--- Your instructions ---
Please copy every line below that contains the string "life".

Stored data entries:
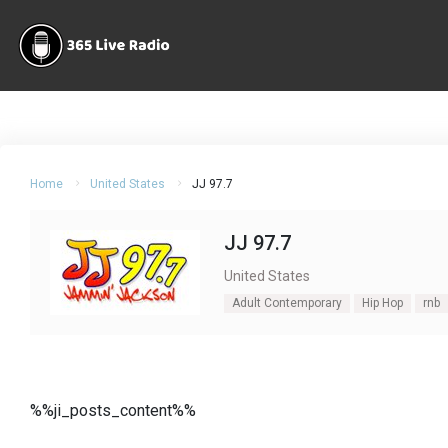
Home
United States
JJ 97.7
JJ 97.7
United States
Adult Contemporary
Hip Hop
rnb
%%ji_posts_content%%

* * *

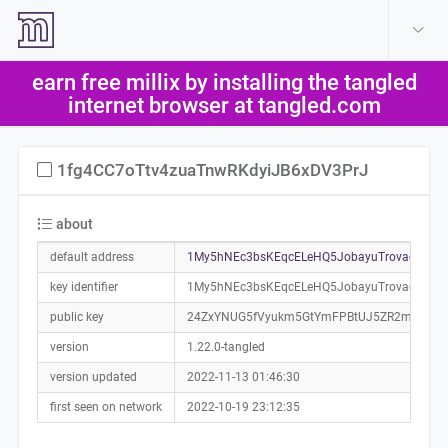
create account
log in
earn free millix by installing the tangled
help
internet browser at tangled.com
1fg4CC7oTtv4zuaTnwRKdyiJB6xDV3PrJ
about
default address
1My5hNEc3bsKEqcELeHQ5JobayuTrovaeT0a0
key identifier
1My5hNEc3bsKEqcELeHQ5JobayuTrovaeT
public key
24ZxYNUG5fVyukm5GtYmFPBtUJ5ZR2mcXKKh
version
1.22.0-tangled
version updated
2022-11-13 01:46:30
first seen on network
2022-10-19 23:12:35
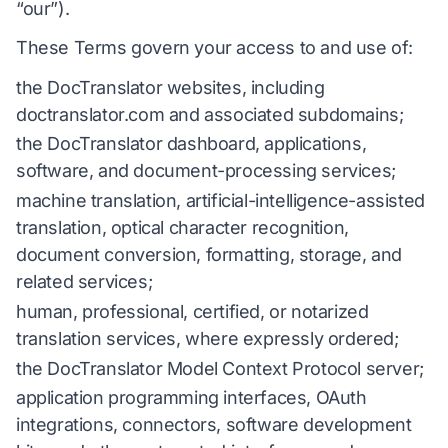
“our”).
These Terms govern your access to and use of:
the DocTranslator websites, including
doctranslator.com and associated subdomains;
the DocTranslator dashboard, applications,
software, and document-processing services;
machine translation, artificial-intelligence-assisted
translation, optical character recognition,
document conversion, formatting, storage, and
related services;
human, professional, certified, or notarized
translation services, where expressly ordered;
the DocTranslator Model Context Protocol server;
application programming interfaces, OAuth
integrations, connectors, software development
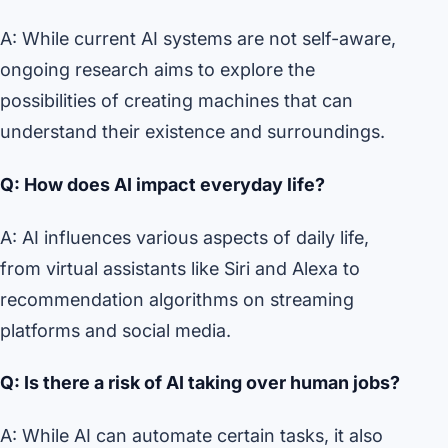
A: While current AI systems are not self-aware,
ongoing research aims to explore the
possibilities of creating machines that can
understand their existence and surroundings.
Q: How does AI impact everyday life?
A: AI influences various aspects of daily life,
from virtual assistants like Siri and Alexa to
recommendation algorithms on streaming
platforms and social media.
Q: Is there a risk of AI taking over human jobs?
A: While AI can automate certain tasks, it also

--- Response below ---
Q: How does AI impact everyday life?
A: AI influences various aspects of daily life,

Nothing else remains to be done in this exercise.